VN1 Forecasting Competition
Source:vignettes/vn1-forecasting-competition.Rmd
vn1-forecasting-competition.Rmd
Introduction
The VN1 Forecasting Accuracy Challenge was a forecasting competition sponsored by SupChains, Syrup, and Flieber on the DataSource.ai platform. The competition ran from September 12 to October 17, 2024. Participants were tasked with predicting the next 13 weeks of sales for different products across multiple clients and warehouses. Submissions were evaluated based on their accuracy and bias against actual sales.
TimeGPT 2nd Place Submission
Using TimeGPT via nixtlar
, it is possible to achieve
2nd place in the competition with a score of
0.4651. This result can be obtained with a zero-shot
approach and the long-horizon model. Unlike the top five solutions,
there is no need for fine-tuning or manually adjusting the results. The
only preprocessing required is transforming the data from a wide to a
long format and removing the leading zeros of each series, which
represent a product-client-warehouse combination.
The competition provided prices as exogenous variables, but TimeGPT can achieve second place without using them.
The official competition results and TimeGPT’s score are shown below.
Model | Score |
---|---|
1st | 0.4637 |
TimeGPT | 0.4651 |
2nd | 0.4657 |
3rd | 0.4758 |
4th | 0.4774 |
5th | 0.4808 |
TimeGPT was not an official entry in the competition as the rules
required fully open-source solutions, and TimeGPT works through an API.

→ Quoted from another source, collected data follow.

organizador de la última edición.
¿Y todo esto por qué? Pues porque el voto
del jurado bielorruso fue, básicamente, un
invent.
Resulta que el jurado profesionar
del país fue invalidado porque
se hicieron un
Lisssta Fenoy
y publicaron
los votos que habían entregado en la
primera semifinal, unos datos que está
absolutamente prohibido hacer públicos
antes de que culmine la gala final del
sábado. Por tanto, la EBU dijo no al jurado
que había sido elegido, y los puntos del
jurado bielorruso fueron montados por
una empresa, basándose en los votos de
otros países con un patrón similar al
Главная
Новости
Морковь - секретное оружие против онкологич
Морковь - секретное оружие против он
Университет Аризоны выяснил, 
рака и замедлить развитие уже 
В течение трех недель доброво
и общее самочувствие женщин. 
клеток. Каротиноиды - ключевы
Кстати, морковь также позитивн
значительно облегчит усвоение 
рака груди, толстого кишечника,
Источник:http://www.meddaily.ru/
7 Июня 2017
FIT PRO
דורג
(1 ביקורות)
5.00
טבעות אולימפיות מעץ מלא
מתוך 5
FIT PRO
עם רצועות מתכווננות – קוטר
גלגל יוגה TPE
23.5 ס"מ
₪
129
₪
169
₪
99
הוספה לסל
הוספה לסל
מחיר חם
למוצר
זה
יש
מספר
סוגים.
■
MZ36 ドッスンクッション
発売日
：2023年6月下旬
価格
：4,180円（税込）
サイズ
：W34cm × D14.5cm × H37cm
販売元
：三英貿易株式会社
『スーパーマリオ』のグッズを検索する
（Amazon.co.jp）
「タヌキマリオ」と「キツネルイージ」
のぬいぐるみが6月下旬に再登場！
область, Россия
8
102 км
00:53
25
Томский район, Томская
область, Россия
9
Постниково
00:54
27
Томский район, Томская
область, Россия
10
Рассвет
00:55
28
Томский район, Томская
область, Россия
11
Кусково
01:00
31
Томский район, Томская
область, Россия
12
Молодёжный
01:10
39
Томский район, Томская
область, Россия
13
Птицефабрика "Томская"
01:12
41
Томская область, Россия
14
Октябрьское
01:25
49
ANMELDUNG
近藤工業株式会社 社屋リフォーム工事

However, with the same evaluation metric as in the competition, we can
see that TimeGPT with a zero-shot approach using the long-horizon model
and no exogenous variables would have placed 2nd overall. Furthermore,
TimeGPT via the nixtlar
package only requires a few lines
of code, in contrast to the top five solutions that used multiple models
and carefully crafted features.
Try It Yourself!
To reproduce TimeGPT’s 2nd place submission, download the
main.R
and the functions.R
scripts found in
the experiments/vn1-forecasting-competition
section of the
nixtlar
GitHub
repository repository. Then run the main.R
script. Make
sure the functions.R
script is in the same directory as the
main.R
script.
The output of the main.R
script is the table shown in
the previous section, which includes TimeGPT’s result alongside the top
five solutions.
This experiment is independent of the nixtlar
package
and is not included as part of its code.
References
Vandeput, Nicolas. “VN1 Forecasting - Accuracy Challenge.” DataSource.ai, DataSource, 3 Oct. 2024, https://www.datasource.ai/en/home/data-science-competitions-for-startups/phase-2-vn1-forecasting-accuracy-challenge/description
Garza, A., & Mergenthaler-Canseco, M. (2023). TimeGPT-1. arXiv preprint arXiv:2310.03589.